Während dieses Format in erster Linie der Wiederbelebung von Verträgen über nukleare Rüstungskontrolle aus der Zeit nach dem Kalten Krieg gewidmet ist, werden sich die Gespräche auch mit dem Patt in der Ukraine befassen, wo Russland eine große Kampftruppe an der Grenze stationiert hat, sagte ein hochrangiger Beamter des Weißen Hauses, ebenfalls unter der Bedingung der Anonymität.

Das Treffen des NATO-Russland-Rates und die Gespräche zwischen Moskau und dem Ständigen Rat der OSZE sollen sich auf die Ukraine konzentrieren.

Keine Ausklammerung der Ukraine

Putin wird vorgeworfen, mit einer Invasion der Ukraine zu drohen.

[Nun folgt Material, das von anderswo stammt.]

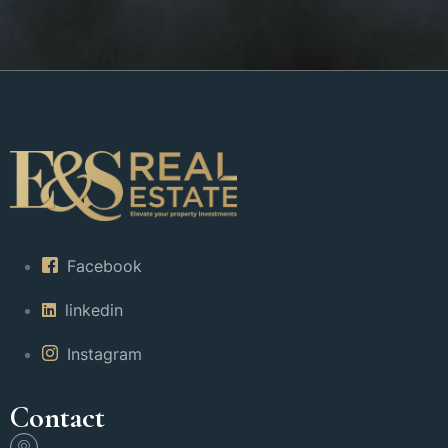
Facebook
linkedin
Instagram
Contact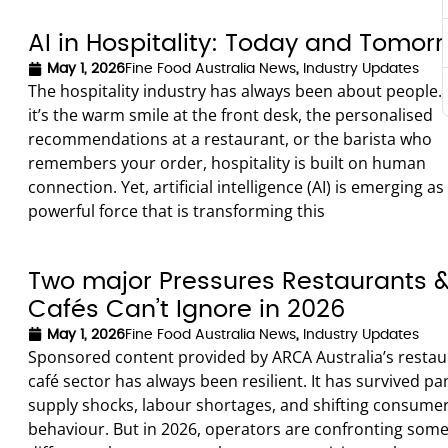
AI in Hospitality: Today and Tomor
May 1, 2026
Fine Food Australia News
,
Industry Updates
The hospitality industry has always been about people
it’s the warm smile at the front desk, the personalised
recommendations at a restaurant, or the barista who
remembers your order, hospitality is built on human
connection. Yet, artificial intelligence (AI) is emerging as
powerful force that is transforming this
Two major Pressures Restaurants 
Cafés Can’t Ignore in 2026
May 1, 2026
Fine Food Australia News
,
Industry Updates
Sponsored content provided by ARCA Australia’s resta
café sector has always been resilient. It has survived p
supply shocks, labour shortages, and shifting consume
behaviour. But in 2026, operators are confronting som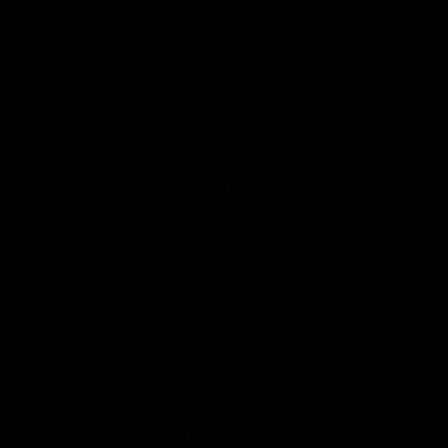
camel if you wish!
The Cairo sojourn will begin in the heart of the city
at the Nile Ritz-Carlton, in a beautifully appointed
room overlooking the Nile. After returning to Cairo
from Upper Egypt, guests will stay at the historic
Mena House, stunningly sited at the foot of the Giza
Plateau, with rooms featuring Pyramid views from
their balconies.
A Nile cruise is the centerpiece of the journey, and
few if any ship can match the elegance of
the
Oberoi Philae
. Built originally for 100 guests, she
was completely remodeled to accommodate just 42,
and offers the finest and most exclusive
accommodations on the Nile. Her 22 cabins,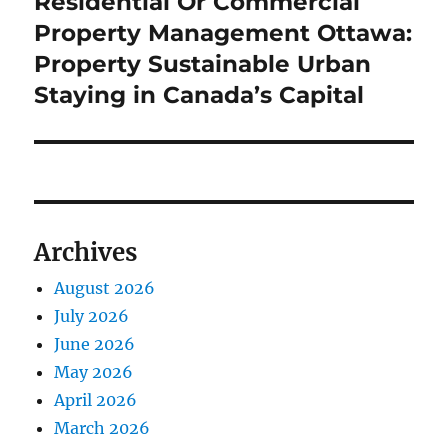
Residential Or Commercial
Next
post:
Property Management Ottawa:
Property Sustainable Urban
Staying in Canada’s Capital
Archives
August 2026
July 2026
June 2026
May 2026
April 2026
March 2026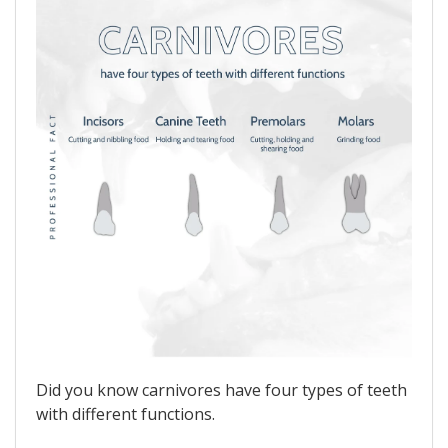
Did you know carnivores have four types of teeth
with different functions.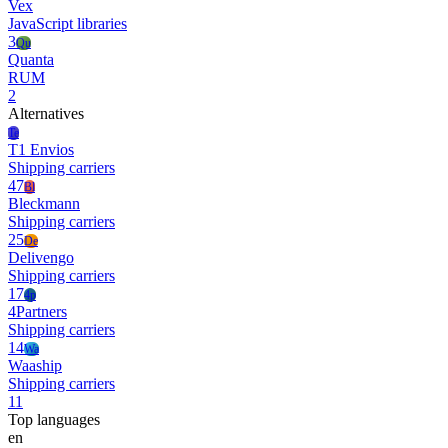
Vex
JavaScript libraries
3
Qu
Quanta
RUM
2
Alternatives
Te
T1 Envios
Shipping carriers
47
Bl
Bleckmann
Shipping carriers
25
De
Delivengo
Shipping carriers
17
4p
4Partners
Shipping carriers
14
Wa
Waaship
Shipping carriers
11
Top languages
en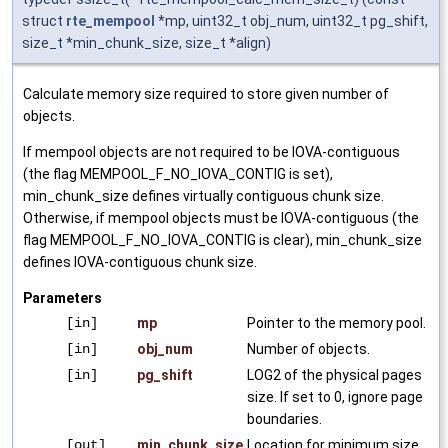
struct
rte_mempool
*mp, uint32_t obj_num, uint32_t pg_shift,
size_t *min_chunk_size, size_t *align)
Calculate memory size required to store given number of
objects.
If mempool objects are not required to be IOVA-contiguous
(the flag MEMPOOL_F_NO_IOVA_CONTIG is set),
min_chunk_size defines virtually contiguous chunk size.
Otherwise, if mempool objects must be IOVA-contiguous (the
flag MEMPOOL_F_NO_IOVA_CONTIG is clear), min_chunk_size
defines IOVA-contiguous chunk size.
Parameters
[in]
mp
Pointer to the memory pool.
[in]
obj_num
Number of objects.
[in]
pg_shift
LOG2 of the physical pages
size. If set to 0, ignore page
boundaries.
[out]
min_chunk_size
Location for minimum size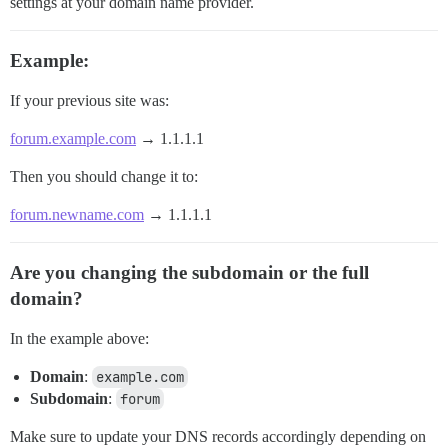
settings at your domain name provider.
Example:
If your previous site was:
forum.example.com
→ 1.1.1.1
Then you should change it to:
forum.newname.com
→ 1.1.1.1
Are you changing the subdomain or the full
domain?
In the example above:
Domain
:
example.com
Subdomain
:
forum
Make sure to update your DNS records accordingly depending on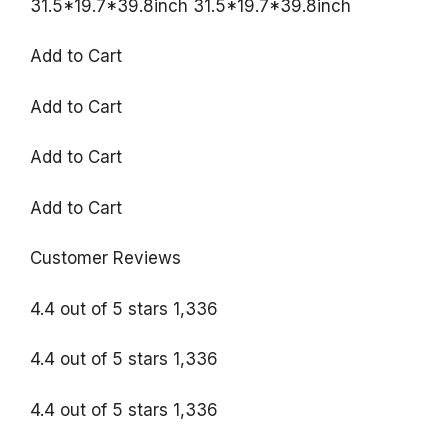
31.5*19.7*39.8inch 31.5*19.7*39.8inch
Add to Cart
Add to Cart
Add to Cart
Add to Cart
Customer Reviews
4.4 out of 5 stars 1,336
4.4 out of 5 stars 1,336
4.4 out of 5 stars 1,336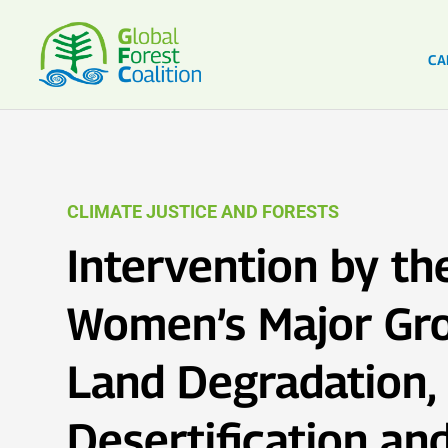
CA
CLIMATE JUSTICE AND FORESTS
Intervention by th
Women’s Major Gr
Land Degradation,
Desertification an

Die ehemalige Sowjetrepublik versuchte sich in den letzten Jahren vermehrt aus der Einflusszone Russlands zu lösen und sich der NATO anzunähern.

Russland hält bereits einen Teil der Halbinsel Krim in der Ukraine besetzt und wird beschuldigt, im industriellen Osten des Landes den separatistischen, pro-moskauischen Aufstand zu schüren und zu unterstützen.

Die Entsendung zehntausender neuer russischer Truppen an die russisch-ukrainische Grenze hat in Kiew und bei den westlichen Verbündeten Befürchtungen über einen umfassenderen Krieg ausgelöst, der möglicherweise auch die Einnahme weiterer ukrainischer Gebiete einschließt.

Putin bestreitet, einen Angriff auf das Nachbarland zu planen, und erklärt, die Truppenbewegungen dienten der Verteidigung Russlands gegen einen möglichen Angriff vonseiten des Westens.

In diesem Monat stellte er eine Reihe von weitreichenden Forderungen an die westlichen Länder, die auch den Ausschluss der Ukraine von einer möglichen NATO-Mitgliedschaft beinhalteten.

Die Vereinigten Staaten und ihre europäischen Partner haben wiederum mit harten Wirtschaftssanktionen gedroht, falls Russland in die Ukraine einmarschiert. Gleichzeitig wurden Moskau jedoch auch Verhandlungen angeboten.

Der Sprecher des Nationalen Sicherheitsrates sagte, die Interessen der Ukraine würden bei den Verhandlungen mit Russland nicht außer Acht gelassen werden.

Die Verhandlungen werden „nichts über unsere Verbündeten und Partner ohne unsere Verbündeten und Partner, einschließlich der Ukraine, beinhalten“, sagte der Sprecher.

„Der Ansatz von Präsident Biden in Bezug auf die Ukraine war klar und konsequent: die Allianz soll sich auf zwei Wege einigen – Abschreckung und Diplomatie. Wir sind uns als Bündnis einig über die Konsequenzen, mit denen Russland zu rechnen hat, wenn es auf die Ukraine losgeht“, so der Sprecher weiter.

„Aber wir sind uns auch einig in unserer Bereitschaft, eine prinzipienfeste Diplomatie mit Russland zu betreiben.

Wer die beiden Seiten am 10. Januar vertreten wird, wurde noch nicht bekannt gegeben.